US says Kabul evacuees don’t need COVID tests
United States said it had taken at least one step to ease requirements for those seeking to leave: COVID-19 tests.
Amid the chaos and confusion at the airport, the United States said it had taken at least one step to ease requirements for those seeking to leave: COVID-19 tests.
Although Afghanistan had been a hotspot for the coronavirus pandemic, the State Department said Thursday that evacuees are not required to get a negative COVID-19 result to travel.
“A blanket humanitarian waiver has been implemented for COVID testing for all persons the U.S. government is relocating from Afghanistan,” the department said.
It referred questions about how the matter would be handled once evacuees arrive in the United States to the Department of Health and Human Services. Medical exams, including coronavirus tests, had been required for evacuees prior to Taliban’s weekend takeover of Kabul, which added extra urgency to efforts to get at-risk Afghans out of the country.

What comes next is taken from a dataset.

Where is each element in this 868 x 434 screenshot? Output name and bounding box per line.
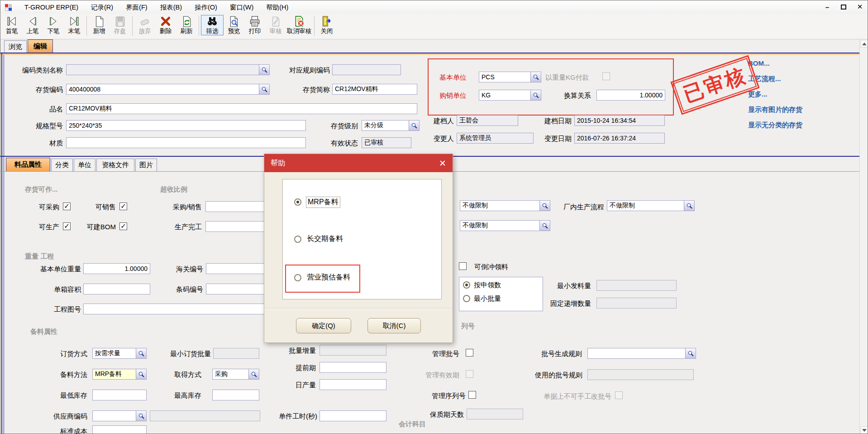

German public broadcaster Deutsche Welle says the Taliban shot and killed a family member of one of their reporters in Afghanistan and severely injured a second family member.
The broadcaster said in a statement on Thursday that Taliban fighters were looking for the Deutsche Welle reporter and searching homes in western Afghanistan. It said other family members managed to escape.
Deutsche Well says the reporter himself, whose identity was not revealed, is already based in Germany where he is also working. Deutsche Welle didn’t give further details on the killed and injured family members or say where and when exactly in Afghanistan the killing took place.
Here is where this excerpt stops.